The systems were less convenient than gasoline, but they worked. When the German war machine ground to a halt in the spring of 1945, gasoline was all but a distant memory in occupied Europe. The busses and other motor vehicles necessary to keep the war time economies functioning, and even many German army trucks and tractors, had long since been converted to substitute fuels.

As Eisenhower's armies restored European freedom and petroleum again flowed in the arteries of industry and commerce, the substitute systems-known in Denmark as "stoves"-were gleefully thrown on the trash heap. They were after all symbolic of war time want and deprivation. It is therefore one of the ironic turnabouts of history that this 40-year old technology should now be gaining new currency.

During World War 2, I traveled many miles in wood gas powered vehicles. I learned about the substitute fuels first as a young engineering student in Copenhagen and later as a slave laborer under Nazi tutelage. The scent of a barbecue fire still takes me right back to those days.

When Mark and I embarked on writing this book, we decided to take it beyond a mere technology review, placing it instead in the relevant time frame of present day American needs and potentials. Our store of substitute fuels is different from those of Hitler's Germany, and improved designs are possible with the lighter, heat resistant materials developed over the last three decades.
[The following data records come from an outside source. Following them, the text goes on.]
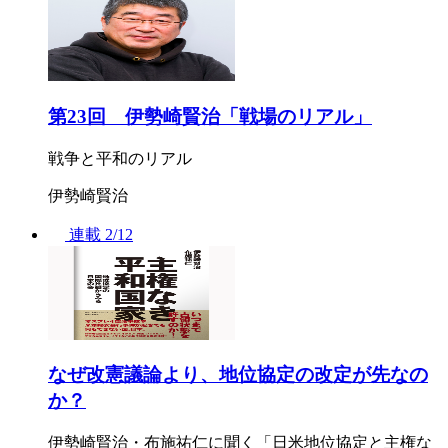
第23回 伊勢崎賢治「戦場のリアル」
戦争と平和のリアル
伊勢崎賢治
連載
2/12
なぜ改憲議論より、地位協定の改定が先なの
か？
伊勢崎賢治・布施祐仁に聞く「日米地位協定と主権な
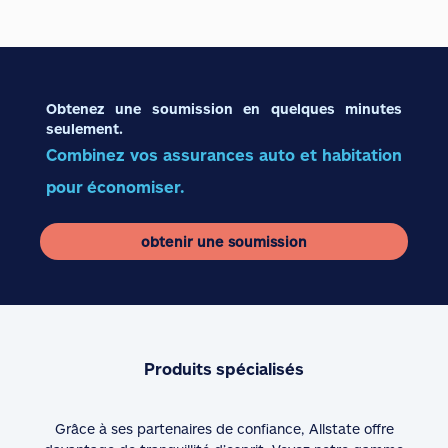
Obtenez une soumission en quelques minutes
seulement.
Combinez vos assurances auto et habitation
pour économiser.
obtenir une soumission
Produits spécialisés
Grâce à ses partenaires de confiance, Allstate offre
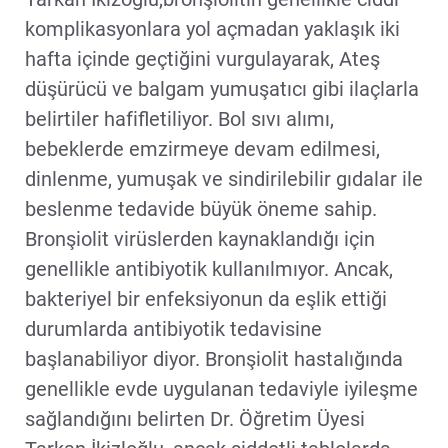
komplikasyonlara yol açmadan yaklaşık iki
hafta içinde geçtiğini vurgulayarak, Ateş
düşürücü ve balgam yumuşatıcı gibi ilaçlarla
belirtiler hafifletiliyor. Bol sıvı alımı,
bebeklerde emzirmeye devam edilmesi,
dinlenme, yumuşak ve sindirilebilir gıdalar ile
beslenme tedavide büyük öneme sahip.
Bronşiolit virüslerden kaynaklandığı için
genellikle antibiyotik kullanılmıyor. Ancak,
bakteriyel bir enfeksiyonun da eşlik ettiği
durumlarda antibiyotik tedavisine
başlanabiliyor diyor. Bronşiolit hastalığında
genellikle evde uygulanan tedaviyle iyileşme
sağlandığını belirten Dr. Öğretim Üyesi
We have stayed within the metric system to simplify design calculations and because it seemed appropriate in a work which attempts to look into the immediate future. We have standardized the generic designation for these units because there is no succinct English term for them. They were defined by various jawbreaking agglutinations of Wood-Coke-Air/Gas-Heater-Generators. We settled on PEGASUS, contracted from Petroleum/Gasoline Substitute Systems as both short and descriptive.

Knowing the enormous amount of collective ingenuity and initiative this nation possesses, I have no doubt that Americans will seize and improve upon the fuel substitute technology to the point of ultimate perfection. The potential for pegasus units lies not just in wheeled vehicles but in virtually every combustion engine used, perhaps even elsewhere, too. The other day a fellow yachtsman pointed out to me how cozy a pegasus would be on a boat, doubling as heater and fuel producer while burning sundry driftwood and flotsam.

He is right, of course. And it is already technically feasible for you to read your morning newspaper and then use that same paper to power your automobile to commute to work.

The prospects opened by the pegasus are fascinating indeed.